And David said unto God . . . let thine hand, I pray thee, O LORD my God, be on me, and on my fathers’ house; but not on thy people, that they should be plagued.
1 Chronicles 21:17, the Bible (KJV)
We have already discussed why it is that in the Christian religion, it was incumbent upon Christ to offer Himself as the “sacrificial lamb” at Passover, rather than at the Day of Atonement (Yom Kippur). This is because in Christianity, Atonement is not so much a financial transaction, as it is a rescue or deliverance. The role of the Kinsman-Redeemer is in view here. We are Satan’s hostages and Christ has come to liberate us.
There is another component that is little understood, and that is the king as priest and sacrifice.
Sound theologians will tell us that God is not so interested in the sacrificial system. Obedience to the will of God is His preferred outcome: “For to obey is better than sacrifice” (1 Samuel 15:22).
While a priestly caste might financially benefit from a steady stream of sacrifices at a temple, the need for sacrifice indicates moral failure on the part of the people – in other words, a breakdown of the social order.
Much like the system of indulgences during the Middle Ages, the Temple system became, by the time of Christ, a mere money-making venture. Run by the Herodian Sadducees, they benefited from the Pharisaical imposition of an “oral law” upon the people, which in its changing demands for perfectionism, drove the people to madness: hence, Christ’s ministry of exorcism.

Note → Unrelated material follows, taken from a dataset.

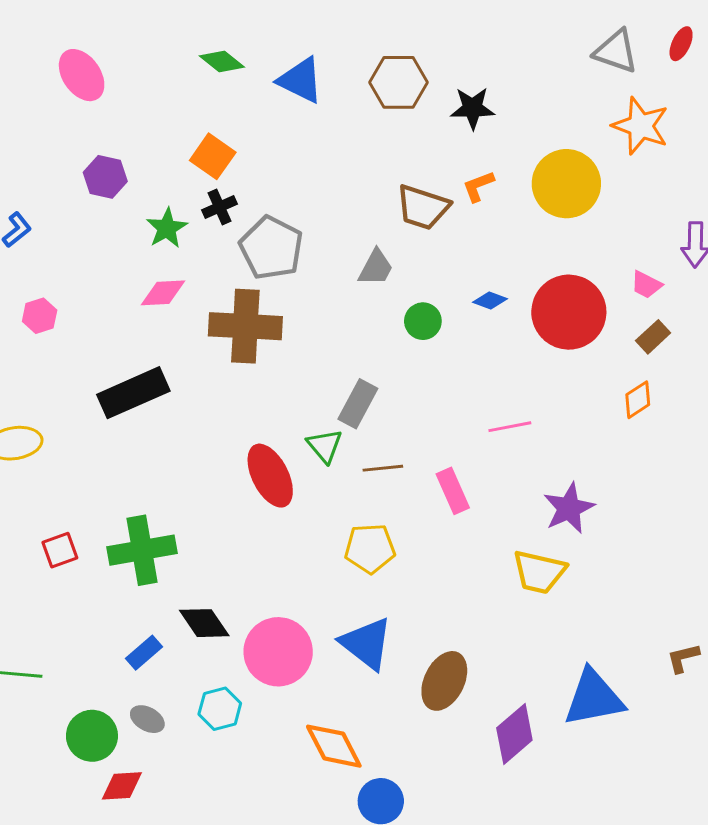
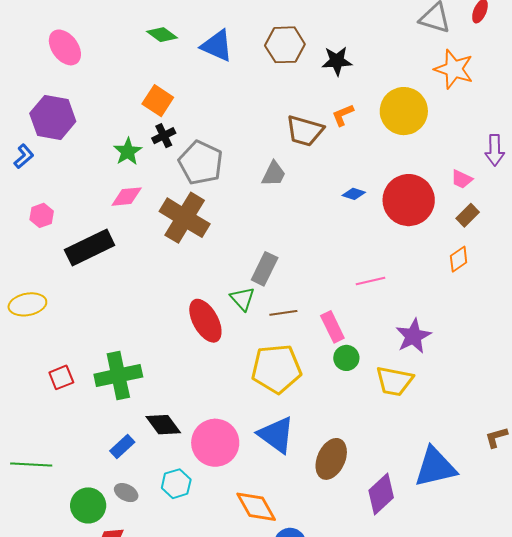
purple hexagon: (105, 177) -> (53, 117), moved, size x1.5
green circle: (423, 321) -> (346, 358), moved
brown cross: (245, 326) -> (185, 218), turned 30
black rectangle: (133, 393) -> (90, 247), moved
yellow pentagon: (370, 548) -> (276, 369), size x1.4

While the Levitical sacrifices did not take away the guilt of sin – and could never have done so according to the writer of the New Testament Book of Hebrews (10:4) – it was a penitential system which put a financial restraint upon sin. (It does cost money to purchase or raise a sacrificial animal; sinning too much could bankrupt the worshipper.)
The role of the priest is one to offer atonement; it is the role of the king to prevent the need of atonement by promoting obedience through the enforcement of the temporal sanctions of the law. That is why the king is portrayed as a shepherd because it is his use of the scepter and the staff which keeps the flock from the evil path.
[King James the First of England correctly identified the role of the king as a shepherd in his short treatise, “On the Divine Right of Kings”; it’s just that he based his authority upon property rights which implied autonomy. Samuel Rutherford spent 400 pages (Lex Rex) to argue that the king as God’s minister must be subject to God’s Law.]
The king must teach the people the Law and he must warn the people of its sanctions. A good king is far more valuable to God than a good priest, because the work of the priest comes after the offense has been committed and the harm has been done. It is the priest who must find a way to undo the evil, while the king prevents the evil from ever occurring in the first place.
However, if the people should follow the path of evil, or if the king himself should do so, then it is the king who needs atonement, and lacking one, must forfeit his life. The king is a surety for the people to God that the land will be filled with righteousness and not wickedness. If he fails, the land itself will spew out the people. They will become dispossessed.
[Side Note: Driving the peasants from the land into the cities which are demographic black holes is the beginning of this process of dispossession. Great cities are the signs that a civilization is in an advanced state of decline.]
Consequently, Christ’s atonement is that of king and sacrifice. That is why the Gospels carefully record Pilate’s epithet on the Cross: “This is the King of the Jews.” Jesus died as the righteous king rejected by the people, but who, nevertheless, must die in their stead to save them.
Following it, salvation is not for all, but only for those who become members of His household, who become His people: not as Jews in circumcision, but as Davidians in baptism.
His death and resurrection is the “gospel” (good news) of the kingdom because the king of the failed Israel has been raised to be a new king for a new Israel. You can become a member of His household by washing (footwashing) and eating (communion) in His house.
He is Risen!
— JWS, 3/31/24
Postscript (4/7/24): Because some of the European royal houses have not placed their faith in the all-sufficiency of Christ’s Atonement nor bent the knee to His sovereignty, it is alleged by some that they practice human sacrifice, even of their own kind, in homage to a Satanic being which they believe keeps them in power. This is Moloch religion which we should expect to become more desperate as the power of these royal houses decline. It cannot be known for certain if such insulated people are involved with what would be murder, but historically, blood magic is a real thing.